What kind of stars are found here?

A star in this region of the Hertzsprung-Russell diagram has a temperature of roughly 9,000 kelvin (9,000 K), a luminosity thirteen times greater than that of the Sun (13 × LSolar), and a radius 1.6 times larger than the Sun (R = 1.6 × RSolar). This star lies along the Main Sequence, where most stars (including the Sun) are found. The moderate temperature indicates quite yellow (moderate) colours.

Try to read the values of L, T, and R for yourself from the diagram. Do you estimate values for the luminosity, temperature, and size of the star similar to those listed above?

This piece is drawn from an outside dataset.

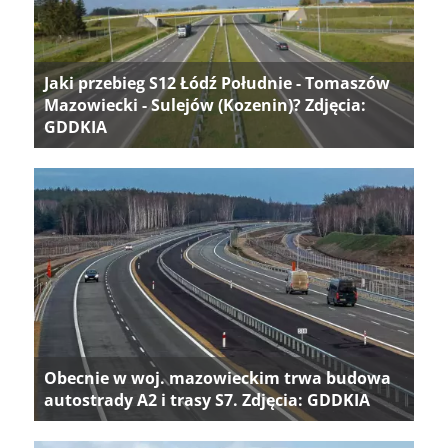
Jaki przebieg S12 Łódź Południe - Tomaszów
Mazowiecki - Sulejów (Kozenin)? Zdjęcia:
GDDKIA
Obecnie w woj. mazowieckim trwa budowa
autostrady A2 i trasy S7. Zdjęcia: GDDKIA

Hertzsprung-Russell Diagram. The x-axis is labeled 'Surface Temperature' (in units of kelvins) with high temperatures around 60,000 on the left and low temperatures around 3,000 on the right. The points representing stars which appear furthest to the left are drawn in blue, those in the middle temperature range are drawn in yellow and orange, and those furthest to the right are drawn in red. The y-axis is labeled Luminosity (in units of solar luminosity), with low luminosities around 0.0001 at the bottom and high luminosities around 200,000 at the top. A third parameter, Radius (in units of solar radii), is also labeled. Lines of constant radius extend from the upper-left to the lower-right, covering the whole space with a set of parallel lines. In the lower-left corner we find the line labeled 'R is equal to 0.001 solar radii'; successive lines are labeled 0.01, 0.1, 1, 10, 100, and 1,000 solar radii, with the line for 'R is equal to 1,000 solar radii' being located in the upper-right corner. A series of blue, yellow, and orange points scattered along the 'R is equal to 0.01 solar radii' line is made up of white dwarf stars. A large set of red (and a few yellow and orange) points made up of giant stars appears between the 1 and 1,000 solar radii lines. The 1 solar radii line extends from the upper-left corner to the lower-right corner. The Main Sequence (a curved sequence of blue, yellow, orange, and red points) mainly follows the 0.1 to 10 solar radii lines; at the high luminosity end it curves up to slightly higher luminosities and at the low luminosity end it curves down to slightly lower luminosities. In addition, there are three green lines on the figure which intersect around the point near to 9,000 kelvins and 13 solar luminosities. One points down to the x-axis, one points left to the y-axis, and one is parallel to the black lines of constant radius (being drawn at a radius of around 1.6 solar radii).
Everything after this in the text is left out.